LISTED ENTRIES:
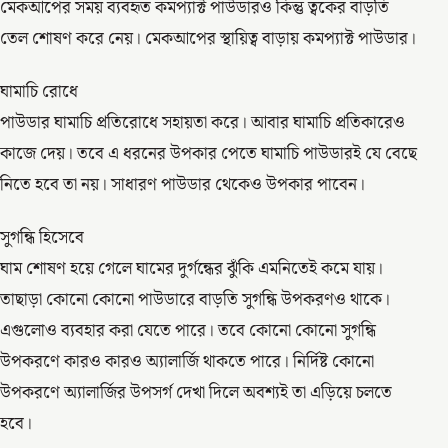
মেকআপের সময় ব্যবহৃত কমপ্যাক্ট পাউডারও কিন্তু ত্বকের বাড়তি
তেল শোষণ করে নেয়। মেকআপের স্থায়িত্ব বাড়ায় কমপ্যাক্ট পাউডার।
ঘামাচি রোধে
পাউডার ঘামাচি প্রতিরোধে সহায়তা করে। আবার ঘামাচি প্রতিকারেও
কাজে দেয়। তবে এ ধরনের উপকার পেতে ঘামাচি পাউডারই যে বেছে
নিতে হবে তা নয়। সাধারণ পাউডার থেকেও উপকার পাবেন।
সুগন্ধি হিসেবে
ঘাম শোষণ হয়ে গেলে ঘামের দুর্গন্ধের ঝুঁকি এমনিতেই কমে যায়।
তাছাড়া কোনো কোনো পাউডারে বাড়তি সুগন্ধি উপকরণও থাকে।
এগুলোও ব্যবহার করা যেতে পারে। তবে কোনো কোনো সুগন্ধি
উপকরণে কারও কারও অ্যালার্জি থাকতে পারে। নির্দিষ্ট কোনো
উপকরণে অ্যালার্জির উপসর্গ দেখা দিলে অবশ্যই তা এড়িয়ে চলতে
হবে।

PROBLEM TO WORK ON:
Could you output the full set of entries exactly, skipping every picture?

SOLUTION TO THIS PROBLEM:
মেকআপের সময় ব্যবহৃত কমপ্যাক্ট পাউডারও কিন্তু ত্বকের বাড়তি
তেল শোষণ করে নেয়। মেকআপের স্থায়িত্ব বাড়ায় কমপ্যাক্ট পাউডার।
ঘামাচি রোধে
পাউডার ঘামাচি প্রতিরোধে সহায়তা করে। আবার ঘামাচি প্রতিকারেও
কাজে দেয়। তবে এ ধরনের উপকার পেতে ঘামাচি পাউডারই যে বেছে
নিতে হবে তা নয়। সাধারণ পাউডার থেকেও উপকার পাবেন।
সুগন্ধি হিসেবে
ঘাম শোষণ হয়ে গেলে ঘামের দুর্গন্ধের ঝুঁকি এমনিতেই কমে যায়।
তাছাড়া কোনো কোনো পাউডারে বাড়তি সুগন্ধি উপকরণও থাকে।
এগুলোও ব্যবহার করা যেতে পারে। তবে কোনো কোনো সুগন্ধি
উপকরণে কারও কারও অ্যালার্জি থাকতে পারে। নির্দিষ্ট কোনো
উপকরণে অ্যালার্জির উপসর্গ দেখা দিলে অবশ্যই তা এড়িয়ে চলতে
হবে।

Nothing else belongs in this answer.